A cidade de Lisboa em 1912 vive sob o peso da
queda da monarquia. As ruas são testemunhas de
protestos, cortejos e a desesperada busca por
novo rumo. Uma mulher, conhecida como "
Maria",
trabalha como retratista em um ateliê da Rua
Augusta, pintando rostos que nunca revelam seu
próprio semblante.
Ela é uma artista torturada, cuja mão tremula
não apenas pela falta de luz, mas por segredos
que pesam mais que a tinta. Seu trabalho é
requisitado por figuras importantes, mas ela
evita nomes, endereços, e qualquer ligação com o
mundo exterior. Sua vida se resume aos quadros,
ao silêncio e à rotina de chegar cedo, sair cedo.
No dia 13 de março, um homem entra no ateliê.
Ele traz uma carta de um general exilado,
pedindo um retrato de sua filha, morta em
combate. Maria recusa, mas o homem insiste. Ela
pinta, mas o rosto que sai da tela é o dela.

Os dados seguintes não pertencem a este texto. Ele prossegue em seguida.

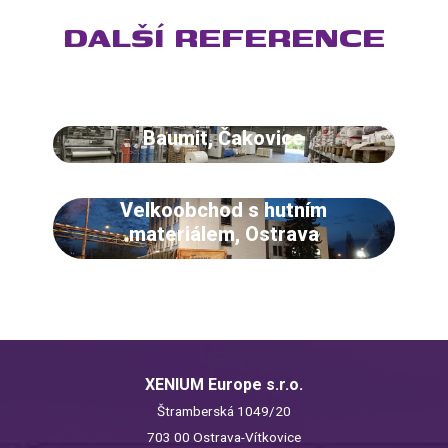
DALŠÍ REFERENCE
Baumit, Čakovice
Velkoobchod s hutním
materiálem, Ostrava
XENIUM Europe s.r.o.
Štramberská 1049/20
703 00 Ostrava-Vítkovice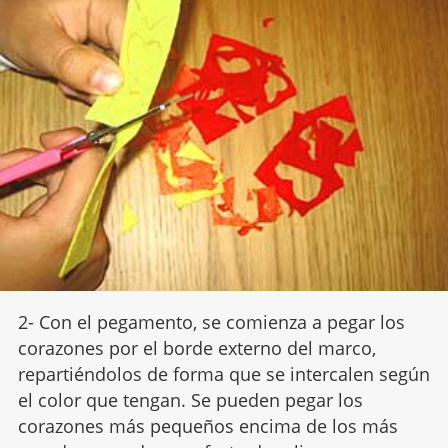
2- Con el pegamento, se comienza a pegar los
corazones por el borde externo del marco,
repartiéndolos de forma que se intercalen según
el color que tengan. Se pueden pegar los
corazones más pequeños encima de los más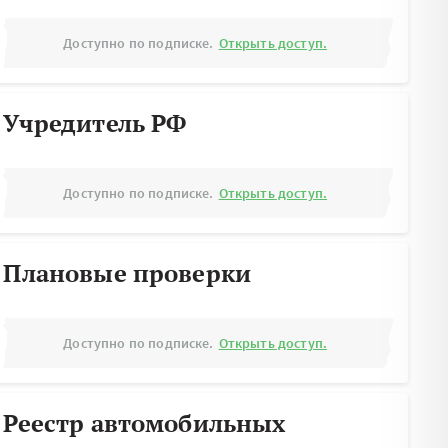
Доступно по подписке.
Открыть доступ.
Учредитель РФ
Доступно по подписке.
Открыть доступ.
Плановые проверки
Доступно по подписке.
Открыть доступ.
Реестр автомобильных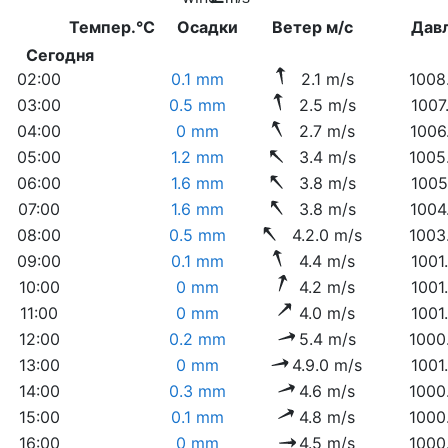
Темпер.°C
Осадки
Ветер м/с
Дав
Сегодня
02:00
0.1 mm
2.1 m/s
1008
03:00
0.5 mm
2.5 m/s
1007
04:00
0 mm
2.7 m/s
1006
05:00
1.2 mm
3.4 m/s
1005
06:00
1.6 mm
3.8 m/s
1005
07:00
1.6 mm
3.8 m/s
1004
08:00
0.5 mm
4.2.0 m/s
1003
09:00
0.1 mm
4.4 m/s
1001
10:00
0 mm
4.2 m/s
1001
11:00
0 mm
4.0 m/s
1001
12:00
0.2 mm
5.4 m/s
1000
13:00
0 mm
4.9.0 m/s
1001
14:00
0.3 mm
4.6 m/s
1000
15:00
0.1 mm
4.8 m/s
1000
16:00
0 mm
4.5 m/s
1000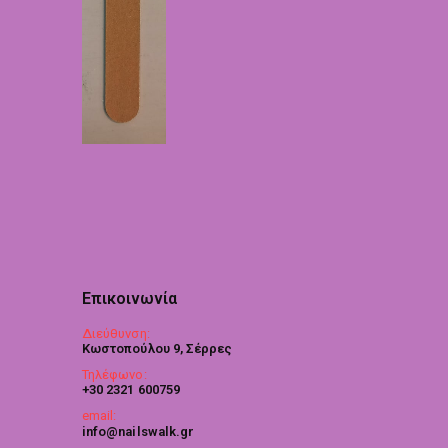
Επικοινωνία
Διεύθυνση:
Κωστοπούλου 9, Σέρρες
Τηλέφωνο:
+30 2321 600759
email:
info@nailswalk.gr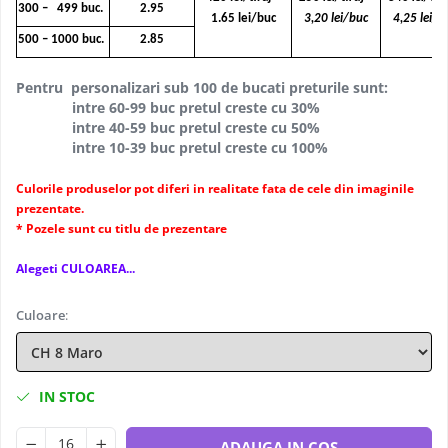
300 – 499 buc.
2.95
1.65 lei/buc
3,20 lei/buc
4,25 lei/b
500 – 1000 buc.
2.85
Pentru personalizari sub 100 de bucati preturile sunt:
intre 60-99 buc pretul creste cu 30%
intre 40-59 buc pretul creste cu 50%
intre 10-39 buc pretul creste cu 100%
Culorile produselor pot diferi in realitate fata de cele din imaginile
prezentate.
* Pozele sunt cu titlu de prezentare
Alegeti CULOAREA...
Culoare
:
IN STOC
ADAUGA IN COS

O
homem reconhece, e a cena se repete: cada
retrato que ela faz acaba revelando alguém que
ela deveria ser — ou já foi.
A polícia começa a investigar. Um decreto proíbe
a criação de novas identidades, exigindo
registros oficiais para todos. Maria, que antes
vivia na sombra, agora é alvo. Ela tem que
escolher: fugir, ou assumir a falsa identidade
que já construiu há anos.
No dia 7 de abril, durante uma reunião
clandestina de intelectuais, Maria entrega um
retrato de si mesma, envelhecida, sem nome. A
plateia fica em silêncio. O líder do grupo, um
poeta, vê o trabalho e percebe. Ele a convida
para uma nova vida, longe da cidade, onde o
passado pode ser esquecido.
Ela aceita. No dia seguinte, o ateliê é fechado.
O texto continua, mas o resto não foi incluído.